The method names are mostly from MATLAB. In the future, when more functionality is added, we’ll try to create a more “Ruby-like” feel to the API. But as these shortcuts do very primitive tasks, there isn’t any obvious room for improvement. (Feel free to prove us wrong, however!)
I’ll create a separate wiki page for the shortcuts to be able to organize and put more information about how to use them. But I want to create a better RDoc documentation for NMatrix — so the full API will probably be referenced there.
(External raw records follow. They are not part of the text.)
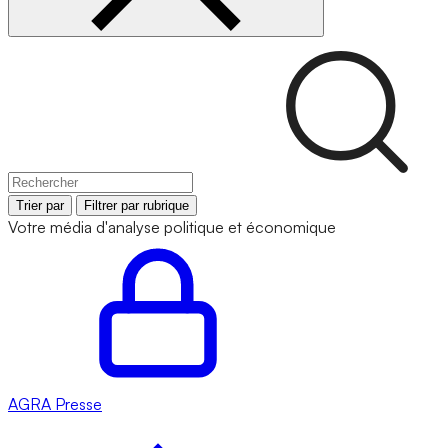
Trier par
Filtrer par rubrique
Votre média d'analyse politique et économique
AGRA
Presse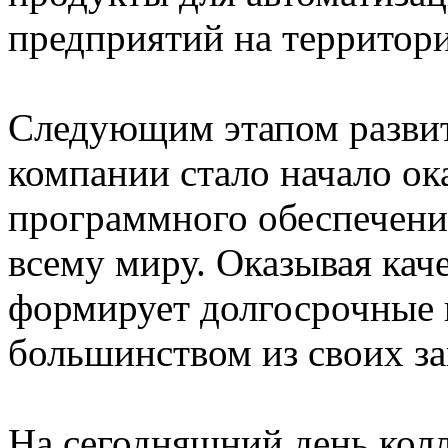
предприятий на территор
Следующим этапом развит
компании стало начало ок
программного обеспечения
всему миру. Оказывая ка
формирует долгосрочные 
большинством из своих за
На сегодняшний день кол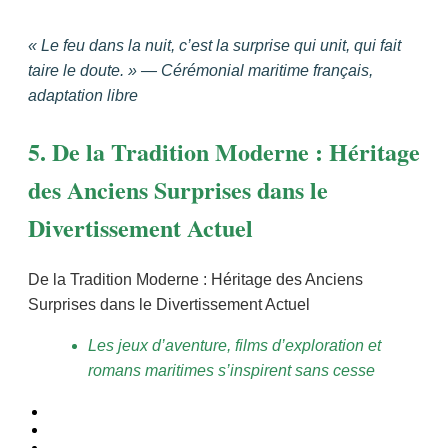
« Le feu dans la nuit, c’est la surprise qui unit, qui fait
taire le doute. » — Cérémonial maritime français,
adaptation libre
5. De la Tradition Moderne : Héritage
des Anciens Surprises dans le
Divertissement Actuel
De la Tradition Moderne : Héritage des Anciens
Surprises dans le Divertissement Actuel
Les jeux d’aventure, films d’exploration et
romans maritimes s’inspirent sans cesse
I’ll write a new blog post here when something along these lines is done.
Examples
First, let’s try normalizing the columns of an NMatrix.
require 'nmatrix'
m = NMatrix.seq(3, :float32)
m.pp
# [0.0, 1.0, 2.0]
# [3.0, 4.0, 5.0]
# [6.0, 7.0, 8.0]
(0 .. m.shape[1] - 1).each do |j|
col = m.column(j)
norm = Math.sqrt(col.transpose.dot(col)[0, 0])
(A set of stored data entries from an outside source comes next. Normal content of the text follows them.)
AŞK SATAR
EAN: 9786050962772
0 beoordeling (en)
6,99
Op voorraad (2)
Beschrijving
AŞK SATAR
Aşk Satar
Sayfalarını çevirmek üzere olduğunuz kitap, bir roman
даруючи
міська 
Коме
(0 .. m.shape[0] - 1).each { |i| m[i,j] /= norm }
end
m.pp
# [0.0, 0.12309148907661438, 0.20739033818244934]
# [0.4472135901451111, 0.4923659563064575, 0.5184758305549622]
# [0.8944271802902222, 0.861640453338623, 0.8295613527297974]
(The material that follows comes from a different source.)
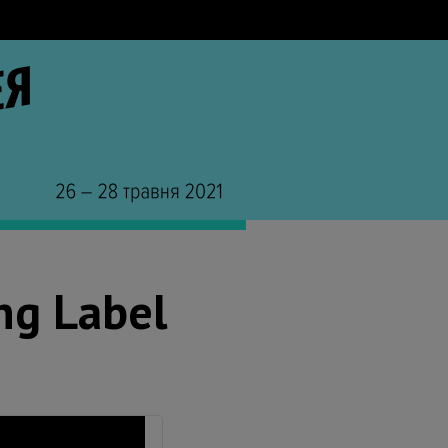
ng Label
(0 .. m.shape[1] - 1).each do |j|
col = m.column(j)
puts Math.sqrt(col.transpose.dot(col)[0,0])
end
# 0.9999999701976772
# 1.0
# 1.0
Unfortunately, slice by reference isn’t working on HEAD
, or we could make a few additional improvements (see issue #51).
The other thing that I’ve wanted to do is to use linspace
to generate points for plotting sines, cosines, etc. Here is an example:
require 'nmatrix'
vector = NVector.linspace(0, Math::PI, 10)
vector.pretty_print
# 0.0
# 0.3490658503988659
# 0.6981317007977318
# 1.0471975511965976
# 1.3962634015954636
# 1.7453292519943295
# 2.0943951023931953
# 2.443460952792061
# 2.792526803190927
# 3.141592653589793
10.times do |i|
vector[k, 0] = Math::sin(vector[k, 0])
end
vector.pretty_print
# 0.0
# 0.3420201433256687
# 0.6427876096865393
# 0.8660254037844386
# 0.984807753012208
# 0.984807753012208
# 0.8660254037844388
# 0.6427876096865395
# 0.3420201433256689
# 1.2246467991473532e-16
These results show a happy result, in that we are able to use NMatrix for simple tasks already. Of course, there are problems to be solved, e.g. slice by reference, inversion for all dtypes, eigenvalues. But it’s going somewhere, it’s growing.
I hope that by this time next year we’ll have a very mature linear algebra library (and much more).